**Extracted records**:
• • •

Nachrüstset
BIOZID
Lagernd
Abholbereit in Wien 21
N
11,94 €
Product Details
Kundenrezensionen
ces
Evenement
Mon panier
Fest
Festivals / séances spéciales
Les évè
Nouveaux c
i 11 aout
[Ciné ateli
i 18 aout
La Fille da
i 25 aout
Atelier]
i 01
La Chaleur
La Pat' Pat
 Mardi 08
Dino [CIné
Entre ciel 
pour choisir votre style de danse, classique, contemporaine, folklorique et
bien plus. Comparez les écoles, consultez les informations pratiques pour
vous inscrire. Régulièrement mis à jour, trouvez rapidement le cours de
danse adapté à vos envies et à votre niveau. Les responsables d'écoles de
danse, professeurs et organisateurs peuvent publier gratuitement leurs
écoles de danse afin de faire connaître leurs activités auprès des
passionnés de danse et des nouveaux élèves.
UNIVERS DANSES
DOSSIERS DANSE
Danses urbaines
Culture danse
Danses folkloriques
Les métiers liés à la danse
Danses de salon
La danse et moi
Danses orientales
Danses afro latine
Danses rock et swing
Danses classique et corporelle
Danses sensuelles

• • •

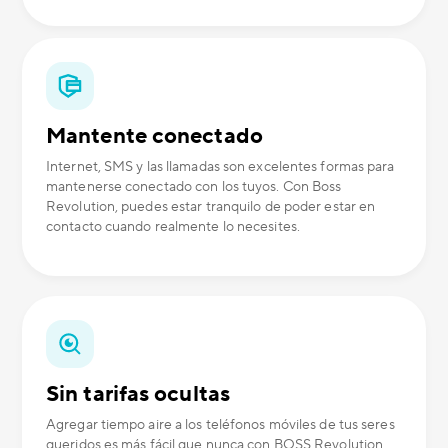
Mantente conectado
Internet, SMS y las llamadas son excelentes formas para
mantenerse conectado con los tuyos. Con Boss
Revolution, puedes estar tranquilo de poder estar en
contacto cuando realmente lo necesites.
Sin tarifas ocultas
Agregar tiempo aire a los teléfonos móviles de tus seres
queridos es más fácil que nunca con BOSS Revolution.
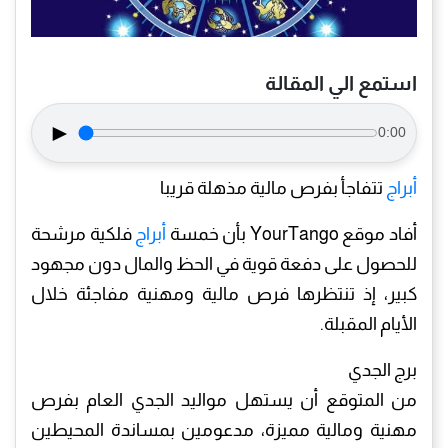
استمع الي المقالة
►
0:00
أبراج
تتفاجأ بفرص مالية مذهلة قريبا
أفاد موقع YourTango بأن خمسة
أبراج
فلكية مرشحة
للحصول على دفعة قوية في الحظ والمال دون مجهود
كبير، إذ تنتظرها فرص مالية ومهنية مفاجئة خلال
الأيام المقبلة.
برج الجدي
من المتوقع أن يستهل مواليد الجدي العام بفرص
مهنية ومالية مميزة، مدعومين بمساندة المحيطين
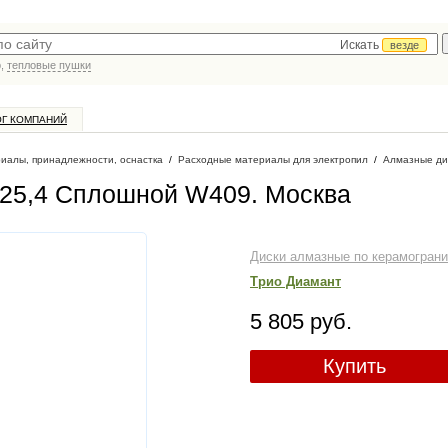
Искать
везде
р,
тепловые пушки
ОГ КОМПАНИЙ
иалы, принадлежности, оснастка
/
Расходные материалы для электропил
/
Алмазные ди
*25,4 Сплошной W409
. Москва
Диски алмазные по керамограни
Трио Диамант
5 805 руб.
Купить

• • •

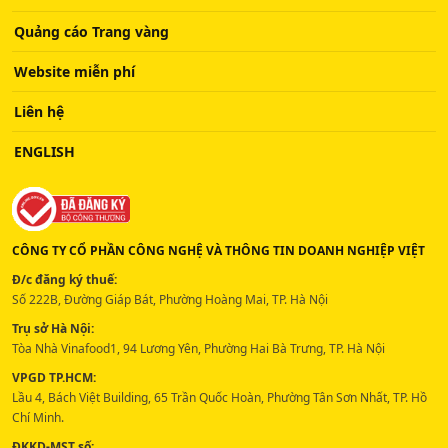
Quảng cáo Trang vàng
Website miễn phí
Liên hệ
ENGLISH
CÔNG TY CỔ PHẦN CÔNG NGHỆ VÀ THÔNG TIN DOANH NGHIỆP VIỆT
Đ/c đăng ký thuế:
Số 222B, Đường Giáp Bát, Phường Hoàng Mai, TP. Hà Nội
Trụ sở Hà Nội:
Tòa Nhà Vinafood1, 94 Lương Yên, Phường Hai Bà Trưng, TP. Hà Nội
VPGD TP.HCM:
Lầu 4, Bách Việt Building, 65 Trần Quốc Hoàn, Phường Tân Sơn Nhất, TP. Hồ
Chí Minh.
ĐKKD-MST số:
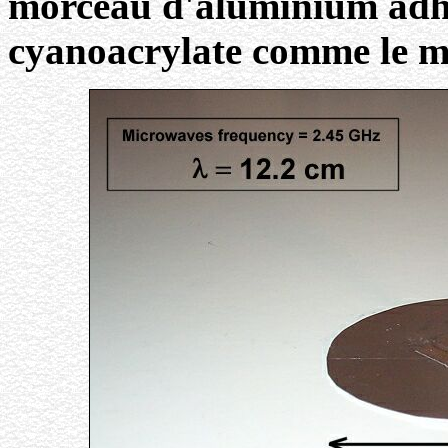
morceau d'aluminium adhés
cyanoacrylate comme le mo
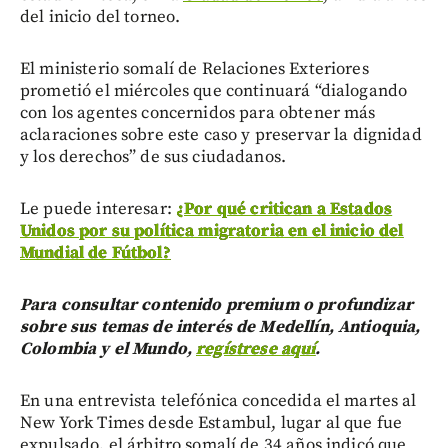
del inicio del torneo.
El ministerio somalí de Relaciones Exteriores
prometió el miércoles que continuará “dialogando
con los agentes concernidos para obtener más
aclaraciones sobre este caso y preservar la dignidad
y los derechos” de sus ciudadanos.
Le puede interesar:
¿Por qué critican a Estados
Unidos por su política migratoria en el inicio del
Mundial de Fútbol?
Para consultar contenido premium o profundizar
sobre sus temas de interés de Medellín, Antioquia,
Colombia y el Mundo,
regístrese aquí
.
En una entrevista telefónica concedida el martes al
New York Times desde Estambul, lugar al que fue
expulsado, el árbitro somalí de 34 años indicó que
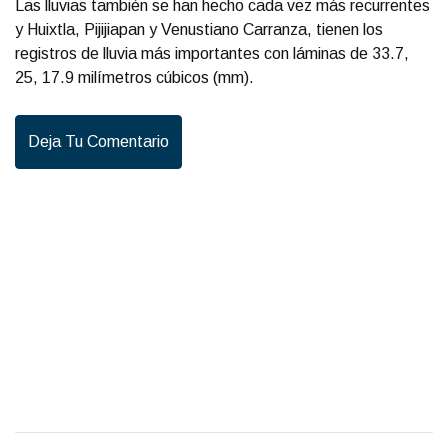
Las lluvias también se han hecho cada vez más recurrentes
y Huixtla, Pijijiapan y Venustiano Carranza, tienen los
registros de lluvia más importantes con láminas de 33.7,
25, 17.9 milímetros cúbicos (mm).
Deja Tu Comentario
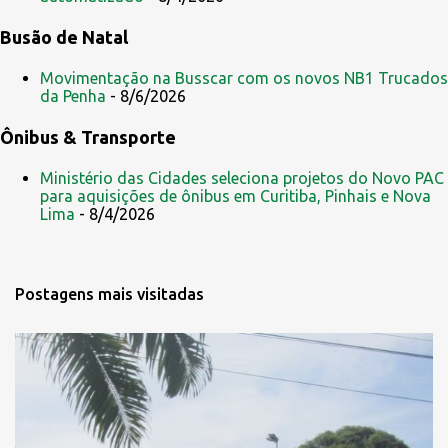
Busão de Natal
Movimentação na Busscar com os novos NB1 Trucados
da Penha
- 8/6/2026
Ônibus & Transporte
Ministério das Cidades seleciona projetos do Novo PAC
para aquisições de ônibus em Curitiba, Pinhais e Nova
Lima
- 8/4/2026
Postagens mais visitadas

• • •

In the entries above, the lines from the one bearing "Les métiers liés à la danse" up to and including the one bearing "Danses sensuelles" should be transcribed exactly; no other line is wanted.

**WRITTEN ANSWER**:
Les métiers liés à la danse
Danses de salon
La danse et moi
Danses orientales
Danses afro latine
Danses rock et swing
Danses classique et corporelle
Danses sensuelles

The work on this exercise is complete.